[Transcribed page contents]
= Beginning of Section =
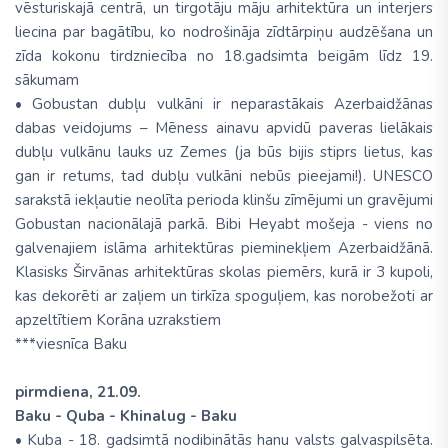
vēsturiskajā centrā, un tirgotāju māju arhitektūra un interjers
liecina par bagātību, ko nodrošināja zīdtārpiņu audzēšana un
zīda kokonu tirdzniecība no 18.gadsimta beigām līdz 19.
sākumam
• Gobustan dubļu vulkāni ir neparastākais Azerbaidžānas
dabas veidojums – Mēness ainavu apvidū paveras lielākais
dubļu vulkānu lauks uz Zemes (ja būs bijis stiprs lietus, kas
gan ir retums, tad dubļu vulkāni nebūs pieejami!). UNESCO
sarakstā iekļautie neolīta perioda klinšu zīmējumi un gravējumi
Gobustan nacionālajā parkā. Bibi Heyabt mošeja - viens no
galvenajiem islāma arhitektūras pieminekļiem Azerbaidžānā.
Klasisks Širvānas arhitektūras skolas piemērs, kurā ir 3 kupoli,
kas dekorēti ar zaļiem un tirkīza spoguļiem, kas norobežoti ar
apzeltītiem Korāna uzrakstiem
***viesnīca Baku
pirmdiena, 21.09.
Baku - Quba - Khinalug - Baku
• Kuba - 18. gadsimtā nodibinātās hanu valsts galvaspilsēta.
= End of Section =
= Beginning of Section =
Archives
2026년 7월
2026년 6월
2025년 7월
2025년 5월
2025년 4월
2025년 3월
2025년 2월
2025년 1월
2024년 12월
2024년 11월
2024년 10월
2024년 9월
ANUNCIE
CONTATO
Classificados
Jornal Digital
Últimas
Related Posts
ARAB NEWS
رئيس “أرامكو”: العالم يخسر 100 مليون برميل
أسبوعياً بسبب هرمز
= End of Section =
### TASK INSTRUCTIONS
When a line in the records above contains the word "Gobustan", copy it.

### YOUR SOLUTION
• Gobustan dubļu vulkāni ir neparastākais Azerbaidžānas
Gobustan nacionālajā parkā. Bibi Heyabt mošeja - viens no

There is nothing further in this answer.